(SOURCE INFORMATION Opens)

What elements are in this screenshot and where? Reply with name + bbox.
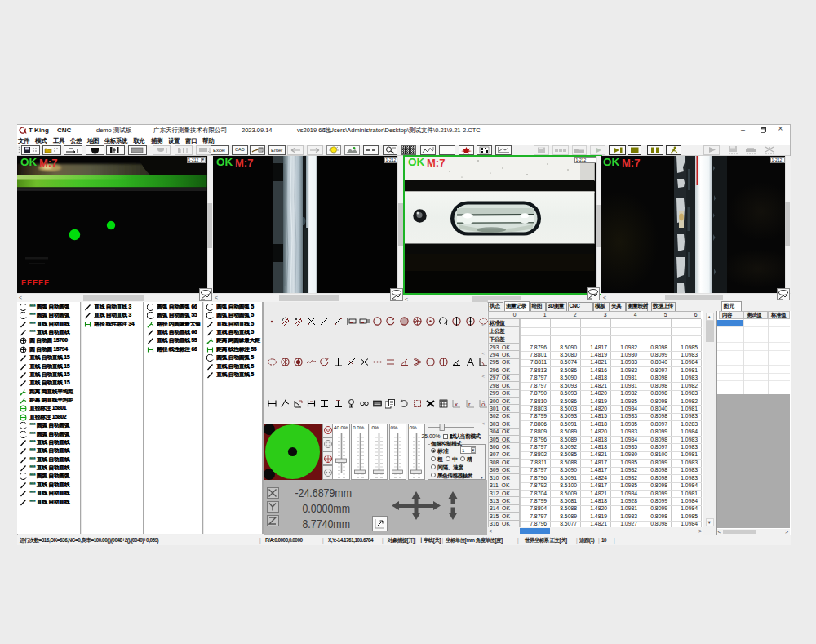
svg-text:r: r (468, 401, 471, 408)
svg-text:x: x (455, 401, 458, 408)
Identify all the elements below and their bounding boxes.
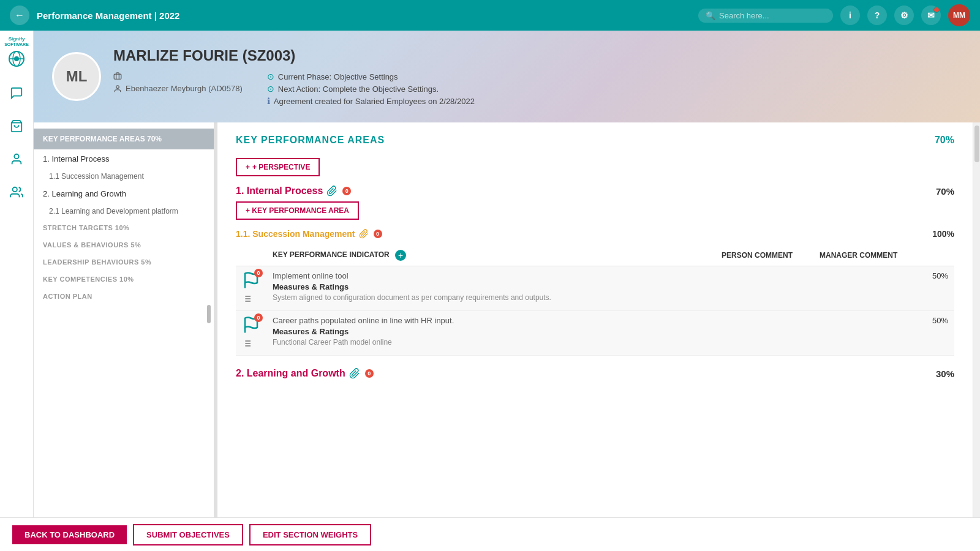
next-action: ⊙ Next Action: Complete the Objective Se… <box>267 84 475 94</box>
svg-point-3 <box>14 56 19 61</box>
user-avatar-button[interactable]: MM <box>948 4 970 26</box>
add-kpa-button[interactable]: + KEY PERFORMANCE AREA <box>236 201 359 220</box>
nav-back-button[interactable]: ← <box>10 6 29 25</box>
kpi-row-1: 0 Implement online tool Measures & Ratin… <box>236 266 954 311</box>
icon-sidebar: SignifySOFTWARE <box>0 31 34 551</box>
mail-button[interactable]: ✉ <box>921 6 941 25</box>
next-action-icon: ⊙ <box>267 84 274 94</box>
kpi-1-content: Implement online tool Measures & Ratings… <box>266 266 715 311</box>
agreement-info: ℹ Agreement created for Salaried Employe… <box>267 96 475 106</box>
nav-cat-competencies: KEY COMPETENCIES 10% <box>34 271 214 288</box>
kpi-2-percent: 50% <box>911 311 954 356</box>
nav-subitem-succession[interactable]: 1.1 Succession Management <box>34 168 214 184</box>
briefcase-icon <box>113 72 122 80</box>
kpi-1-badge: 0 <box>254 269 263 277</box>
sidebar-bag-icon[interactable] <box>6 115 28 137</box>
kpa-succession-percent: 100% <box>932 229 954 239</box>
help-button[interactable]: ? <box>867 6 887 25</box>
person-comment-header: PERSON COMMENT <box>715 245 813 266</box>
search-input[interactable] <box>719 11 823 20</box>
attach-icon <box>326 186 337 197</box>
kpi-1-manager-comment <box>813 266 911 311</box>
submit-objectives-button[interactable]: SUBMIT OBJECTIVES <box>133 524 243 545</box>
top-navigation: ← Performance Management | 2022 🔍 i ? ⚙ … <box>0 0 980 31</box>
perspective-1-percent: 70% <box>936 186 954 197</box>
phase-icon: ⊙ <box>267 72 274 81</box>
kpi-2-list-icon <box>242 339 260 350</box>
info-button[interactable]: i <box>840 6 860 25</box>
perspective-1-title: 1. Internal Process 0 <box>236 186 351 197</box>
svg-point-8 <box>116 85 119 88</box>
sidebar-user-icon[interactable] <box>6 181 28 203</box>
manager-name: Ebenhaezer Meyburgh (AD0578) <box>126 84 243 93</box>
kpi-1-title: Implement online tool <box>273 271 709 280</box>
svg-point-6 <box>13 187 17 192</box>
current-phase: ⊙ Current Phase: Objective Settings <box>267 72 475 81</box>
sidebar-person-icon[interactable] <box>6 148 28 170</box>
edit-section-weights-button[interactable]: EDIT SECTION WEIGHTS <box>249 524 371 545</box>
scrollbar-thumb <box>974 126 979 162</box>
perspective-1-badge: 0 <box>342 187 351 195</box>
perspective-2-title: 2. Learning and Growth 0 <box>236 368 374 379</box>
search-bar[interactable]: 🔍 <box>698 9 833 23</box>
svg-point-5 <box>14 154 18 159</box>
learning-attach-icon <box>349 368 360 379</box>
nav-subitem-learning-dev[interactable]: 2.1 Learning and Development platform <box>34 203 214 219</box>
kpi-1-percent: 50% <box>911 266 954 311</box>
kpi-1-icon-wrap: 0 <box>242 271 260 291</box>
add-kpi-button[interactable]: + <box>395 250 406 261</box>
manager-comment-header: MANAGER COMMENT <box>813 245 911 266</box>
kpi-2-title: Career paths populated online in line wi… <box>273 316 709 325</box>
settings-button[interactable]: ⚙ <box>894 6 914 25</box>
kpa-nav-header[interactable]: KEY PERFORMANCE AREAS 70% <box>34 129 214 149</box>
kpi-table-header: KEY PERFORMANCE INDICATOR + PERSON COMME… <box>236 245 954 266</box>
main-content-panel: KEY PERFORMANCE AREAS 70% + + PERSPECTIV… <box>217 122 973 551</box>
main-content-row: KEY PERFORMANCE AREAS 70% 1. Internal Pr… <box>34 122 980 551</box>
perspective-2-percent: 30% <box>936 369 954 379</box>
add-perspective-button[interactable]: + + PERSPECTIVE <box>236 158 320 176</box>
banner-user-name: MARLIZE FOURIE (SZ003) <box>113 47 475 64</box>
succession-badge: 0 <box>374 230 382 238</box>
kpa-section-header: KEY PERFORMANCE AREAS 70% <box>236 135 954 146</box>
perspective-1-title-text: 1. Internal Process <box>236 186 323 197</box>
main-layout: SignifySOFTWARE ML <box>0 31 980 551</box>
percent-header <box>911 245 954 266</box>
kpi-2-desc: Functional Career Path model online <box>273 338 709 347</box>
banner-briefcase <box>113 72 243 80</box>
banner-info-block: MARLIZE FOURIE (SZ003) Ebenhaezer Meybur… <box>113 47 475 106</box>
nav-cat-leadership: LEADERSHIP BEHAVIOURS 5% <box>34 253 214 271</box>
nav-cat-action-plan: ACTION PLAN <box>34 288 214 305</box>
banner-left-details: Ebenhaezer Meyburgh (AD0578) <box>113 72 243 106</box>
kpi-1-measures: Measures & Ratings <box>273 282 709 291</box>
user-banner: ML MARLIZE FOURIE (SZ003) Ebenhaezer Mey… <box>34 31 980 122</box>
bottom-action-bar: BACK TO DASHBOARD SUBMIT OBJECTIVES EDIT… <box>34 517 980 551</box>
kpa-succession-section: 1.1. Succession Management 0 100% <box>236 229 954 356</box>
perspective-1-heading: 1. Internal Process 0 70% <box>236 186 954 197</box>
logo: SignifySOFTWARE <box>4 37 29 71</box>
content-area: ML MARLIZE FOURIE (SZ003) Ebenhaezer Mey… <box>34 31 980 551</box>
kpi-icon-header <box>236 245 266 266</box>
banner-details: Ebenhaezer Meyburgh (AD0578) ⊙ Current P… <box>113 72 475 106</box>
kpi-indicator-header: KEY PERFORMANCE INDICATOR + <box>266 245 715 266</box>
nav-cat-values: VALUES & BEHAVIOURS 5% <box>34 236 214 253</box>
kpa-main-percent: 70% <box>935 135 954 146</box>
kpi-1-person-comment <box>715 266 813 311</box>
perspective-2-heading: 2. Learning and Growth 0 30% <box>236 368 954 379</box>
sidebar-chat-icon[interactable] <box>6 82 28 104</box>
kpi-2-content: Career paths populated online in line wi… <box>266 311 715 356</box>
add-perspective-label: + PERSPECTIVE <box>252 163 310 171</box>
agreement-text: Agreement created for Salaried Employees… <box>274 97 475 106</box>
kpa-succession-header: 1.1. Succession Management 0 100% <box>236 229 954 239</box>
svg-rect-7 <box>114 74 121 79</box>
kpi-2-person-comment <box>715 311 813 356</box>
perspective-2-title-text: 2. Learning and Growth <box>236 368 345 379</box>
nav-item-learning[interactable]: 2. Learning and Growth <box>34 184 214 203</box>
banner-manager: Ebenhaezer Meyburgh (AD0578) <box>113 84 243 93</box>
back-to-dashboard-button[interactable]: BACK TO DASHBOARD <box>34 525 127 544</box>
search-icon: 🔍 <box>706 11 715 20</box>
nav-item-internal-process[interactable]: 1. Internal Process <box>34 149 214 168</box>
content-scrollbar[interactable] <box>973 122 980 551</box>
kpi-2-manager-comment <box>813 311 911 356</box>
kpi-2-icon-wrap: 0 <box>242 316 260 336</box>
logo-globe-icon <box>8 50 25 67</box>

(SOURCE INFORMATION Closes)

__YOUR OBJECTIVE__
Please copy the records above word for word, leaving out every picture.

__ANSWER TO THIS PROBLEM__
What elements are in this screenshot and where? Reply with name + bbox.
svg-text:r: r (468, 401, 471, 408)
svg-text:x: x (455, 401, 458, 408)
Identify all the elements below and their bounding boxes.
next-action: ⊙ Next Action: Complete the Objective Se… <box>267 84 475 94</box>
svg-point-3 <box>14 56 19 61</box>
user-avatar-button[interactable]: MM <box>948 4 970 26</box>
add-kpa-button[interactable]: + KEY PERFORMANCE AREA <box>236 201 359 220</box>
nav-back-button[interactable]: ← <box>10 6 29 25</box>
kpi-row-1: 0 Implement online tool Measures & Ratin… <box>236 266 954 311</box>
icon-sidebar: SignifySOFTWARE <box>0 31 34 551</box>
mail-button[interactable]: ✉ <box>921 6 941 25</box>
next-action-icon: ⊙ <box>267 84 274 94</box>
kpi-1-content: Implement online tool Measures & Ratings… <box>266 266 715 311</box>
agreement-info: ℹ Agreement created for Salaried Employe… <box>267 96 475 106</box>
nav-cat-competencies: KEY COMPETENCIES 10% <box>34 271 214 288</box>
kpi-2-percent: 50% <box>911 311 954 356</box>
nav-subitem-succession[interactable]: 1.1 Succession Management <box>34 168 214 184</box>
briefcase-icon <box>113 72 122 80</box>
kpi-1-badge: 0 <box>254 269 263 277</box>
sidebar-bag-icon[interactable] <box>6 115 28 137</box>
kpa-succession-percent: 100% <box>932 229 954 239</box>
help-button[interactable]: ? <box>867 6 887 25</box>
person-comment-header: PERSON COMMENT <box>715 245 813 266</box>
search-input[interactable] <box>719 11 823 20</box>
attach-icon <box>326 186 337 197</box>
kpi-1-manager-comment <box>813 266 911 311</box>
submit-objectives-button[interactable]: SUBMIT OBJECTIVES <box>133 524 243 545</box>
top-navigation: ← Performance Management | 2022 🔍 i ? ⚙ … <box>0 0 980 31</box>
perspective-1-percent: 70% <box>936 186 954 197</box>
phase-icon: ⊙ <box>267 72 274 81</box>
kpi-2-list-icon <box>242 339 260 350</box>
info-button[interactable]: i <box>840 6 860 25</box>
perspective-1-title: 1. Internal Process 0 <box>236 186 351 197</box>
svg-point-8 <box>116 85 119 88</box>
sidebar-user-icon[interactable] <box>6 181 28 203</box>
manager-name: Ebenhaezer Meyburgh (AD0578) <box>126 84 243 93</box>
kpi-1-title: Implement online tool <box>273 271 709 280</box>
svg-point-6 <box>13 187 17 192</box>
current-phase: ⊙ Current Phase: Objective Settings <box>267 72 475 81</box>
sidebar-person-icon[interactable] <box>6 148 28 170</box>
edit-section-weights-button[interactable]: EDIT SECTION WEIGHTS <box>249 524 371 545</box>
scrollbar-thumb <box>974 126 979 162</box>
perspective-1-badge: 0 <box>342 187 351 195</box>
perspective-2-title: 2. Learning and Growth 0 <box>236 368 374 379</box>
search-bar[interactable]: 🔍 <box>698 9 833 23</box>
svg-point-5 <box>14 154 18 159</box>
learning-attach-icon <box>349 368 360 379</box>
nav-subitem-learning-dev[interactable]: 2.1 Learning and Development platform <box>34 203 214 219</box>
kpi-1-percent: 50% <box>911 266 954 311</box>
kpi-1-icon-wrap: 0 <box>242 271 260 291</box>
add-kpi-button[interactable]: + <box>395 250 406 261</box>
manager-comment-header: MANAGER COMMENT <box>813 245 911 266</box>
kpi-2-title: Career paths populated online in line wi… <box>273 316 709 325</box>
settings-button[interactable]: ⚙ <box>894 6 914 25</box>
kpa-nav-header[interactable]: KEY PERFORMANCE AREAS 70% <box>34 129 214 149</box>
kpi-table-header: KEY PERFORMANCE INDICATOR + PERSON COMME… <box>236 245 954 266</box>
main-content-panel: KEY PERFORMANCE AREAS 70% + + PERSPECTIV… <box>217 122 973 551</box>
main-content-row: KEY PERFORMANCE AREAS 70% 1. Internal Pr… <box>34 122 980 551</box>
perspective-2-percent: 30% <box>936 369 954 379</box>
add-perspective-button[interactable]: + + PERSPECTIVE <box>236 158 320 176</box>
banner-user-name: MARLIZE FOURIE (SZ003) <box>113 47 475 64</box>
succession-badge: 0 <box>374 230 382 238</box>
kpa-section-header: KEY PERFORMANCE AREAS 70% <box>236 135 954 146</box>
perspective-1-title-text: 1. Internal Process <box>236 186 323 197</box>
main-layout: SignifySOFTWARE ML <box>0 31 980 551</box>
percent-header <box>911 245 954 266</box>
kpi-2-desc: Functional Career Path model online <box>273 338 709 347</box>
banner-briefcase <box>113 72 243 80</box>
banner-info-block: MARLIZE FOURIE (SZ003) Ebenhaezer Meybur… <box>113 47 475 106</box>
nav-cat-leadership: LEADERSHIP BEHAVIOURS 5% <box>34 253 214 271</box>
nav-cat-action-plan: ACTION PLAN <box>34 288 214 305</box>
banner-left-details: Ebenhaezer Meyburgh (AD0578) <box>113 72 243 106</box>
kpi-1-measures: Measures & Ratings <box>273 282 709 291</box>
user-banner: ML MARLIZE FOURIE (SZ003) Ebenhaezer Mey… <box>34 31 980 122</box>
bottom-action-bar: BACK TO DASHBOARD SUBMIT OBJECTIVES EDIT… <box>34 517 980 551</box>
kpa-succession-section: 1.1. Succession Management 0 100% <box>236 229 954 356</box>
perspective-1-heading: 1. Internal Process 0 70% <box>236 186 954 197</box>
logo: SignifySOFTWARE <box>4 37 29 71</box>
content-area: ML MARLIZE FOURIE (SZ003) Ebenhaezer Mey… <box>34 31 980 551</box>
kpi-icon-header <box>236 245 266 266</box>
banner-details: Ebenhaezer Meyburgh (AD0578) ⊙ Current P… <box>113 72 475 106</box>
kpi-indicator-header: KEY PERFORMANCE INDICATOR + <box>266 245 715 266</box>
nav-cat-values: VALUES & BEHAVIOURS 5% <box>34 236 214 253</box>
kpa-main-percent: 70% <box>935 135 954 146</box>
kpi-1-person-comment <box>715 266 813 311</box>
perspective-2-heading: 2. Learning and Growth 0 30% <box>236 368 954 379</box>
sidebar-chat-icon[interactable] <box>6 82 28 104</box>
kpi-2-content: Career paths populated online in line wi… <box>266 311 715 356</box>
add-perspective-label: + PERSPECTIVE <box>252 163 310 171</box>
agreement-text: Agreement created for Salaried Employees… <box>274 97 475 106</box>
kpa-succession-header: 1.1. Succession Management 0 100% <box>236 229 954 239</box>
svg-rect-7 <box>114 74 121 79</box>
kpi-2-person-comment <box>715 311 813 356</box>
perspective-2-title-text: 2. Learning and Growth <box>236 368 345 379</box>
nav-item-learning[interactable]: 2. Learning and Growth <box>34 184 214 203</box>
banner-manager: Ebenhaezer Meyburgh (AD0578) <box>113 84 243 93</box>
back-to-dashboard-button[interactable]: BACK TO DASHBOARD <box>34 525 127 544</box>
search-icon: 🔍 <box>706 11 715 20</box>
nav-item-internal-process[interactable]: 1. Internal Process <box>34 149 214 168</box>
content-scrollbar[interactable] <box>973 122 980 551</box>
kpi-2-manager-comment <box>813 311 911 356</box>
kpi-2-icon-wrap: 0 <box>242 316 260 336</box>
logo-globe-icon <box>8 50 25 67</box>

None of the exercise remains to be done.